Check each line of the listing below for "report" and state how many lines contain it, with no other words.

>>>>

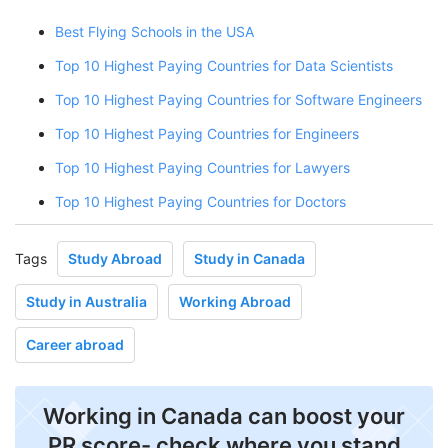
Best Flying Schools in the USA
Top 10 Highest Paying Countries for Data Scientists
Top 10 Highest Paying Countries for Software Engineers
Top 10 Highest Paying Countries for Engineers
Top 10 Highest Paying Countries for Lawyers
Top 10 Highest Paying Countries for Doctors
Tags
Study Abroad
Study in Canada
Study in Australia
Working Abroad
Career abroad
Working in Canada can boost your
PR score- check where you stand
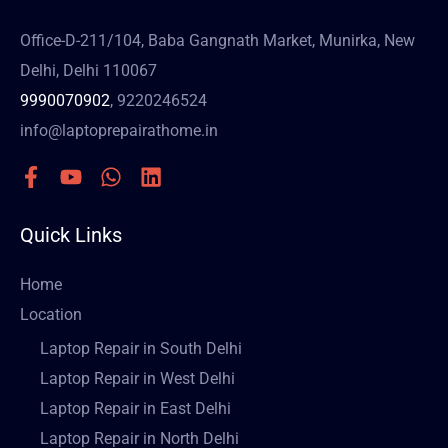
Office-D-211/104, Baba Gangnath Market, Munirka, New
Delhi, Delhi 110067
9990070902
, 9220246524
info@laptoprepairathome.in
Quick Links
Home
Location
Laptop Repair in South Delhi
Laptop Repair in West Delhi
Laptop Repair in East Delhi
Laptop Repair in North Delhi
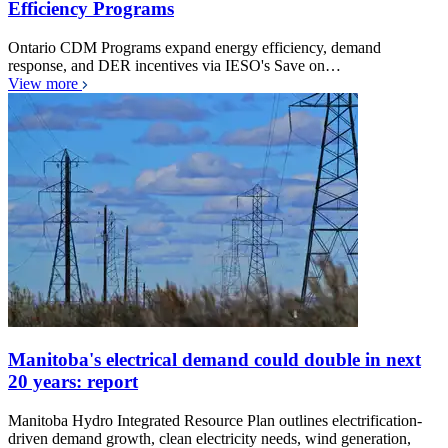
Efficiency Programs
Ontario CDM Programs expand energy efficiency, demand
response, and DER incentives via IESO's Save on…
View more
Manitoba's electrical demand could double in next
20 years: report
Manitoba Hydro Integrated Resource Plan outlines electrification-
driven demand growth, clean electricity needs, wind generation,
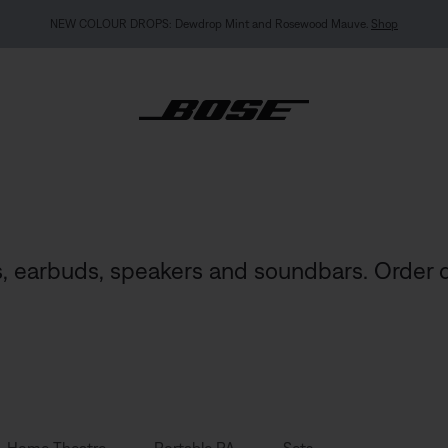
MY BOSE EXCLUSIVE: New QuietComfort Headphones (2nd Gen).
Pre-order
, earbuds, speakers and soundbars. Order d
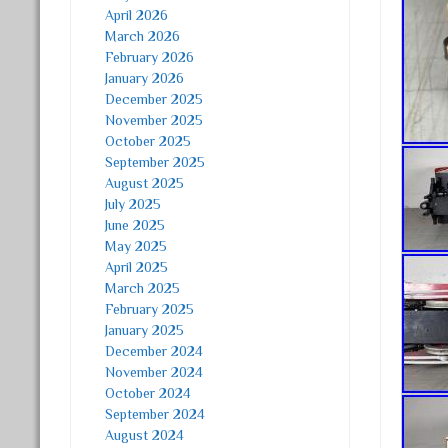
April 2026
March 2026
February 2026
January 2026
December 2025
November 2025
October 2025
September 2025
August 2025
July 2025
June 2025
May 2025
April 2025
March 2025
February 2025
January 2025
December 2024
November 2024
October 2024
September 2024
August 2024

<<<<
>>>>

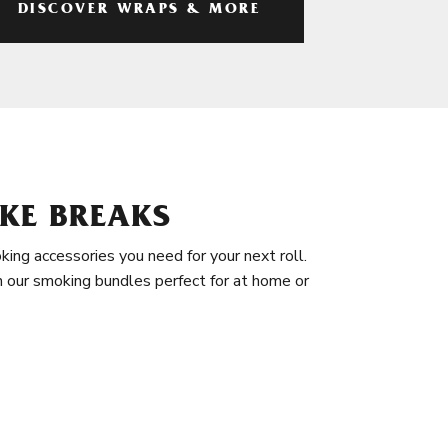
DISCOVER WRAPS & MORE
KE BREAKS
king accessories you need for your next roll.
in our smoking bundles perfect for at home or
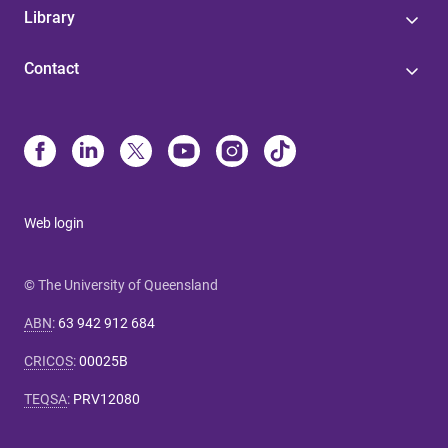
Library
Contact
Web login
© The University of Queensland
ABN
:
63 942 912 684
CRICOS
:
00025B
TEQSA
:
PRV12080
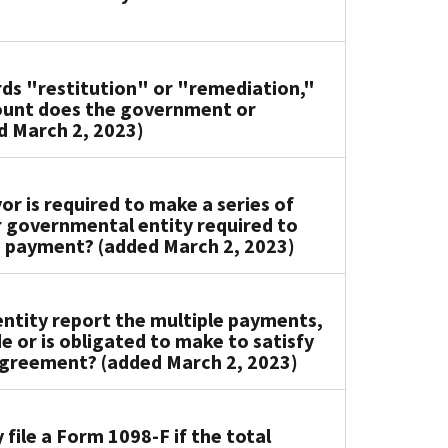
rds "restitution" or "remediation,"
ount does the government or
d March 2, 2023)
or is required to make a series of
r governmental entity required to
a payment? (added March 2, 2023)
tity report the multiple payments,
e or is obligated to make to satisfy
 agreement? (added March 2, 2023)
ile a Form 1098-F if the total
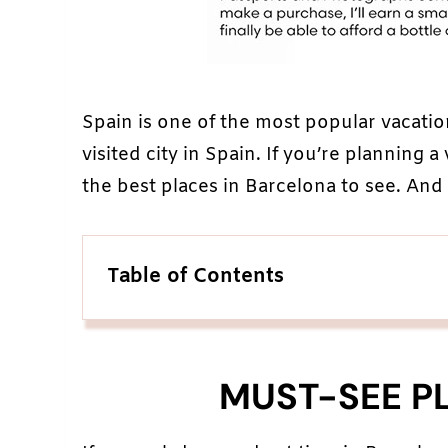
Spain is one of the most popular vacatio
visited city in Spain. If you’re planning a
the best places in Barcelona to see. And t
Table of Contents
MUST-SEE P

<<<<

• **REPLY**
2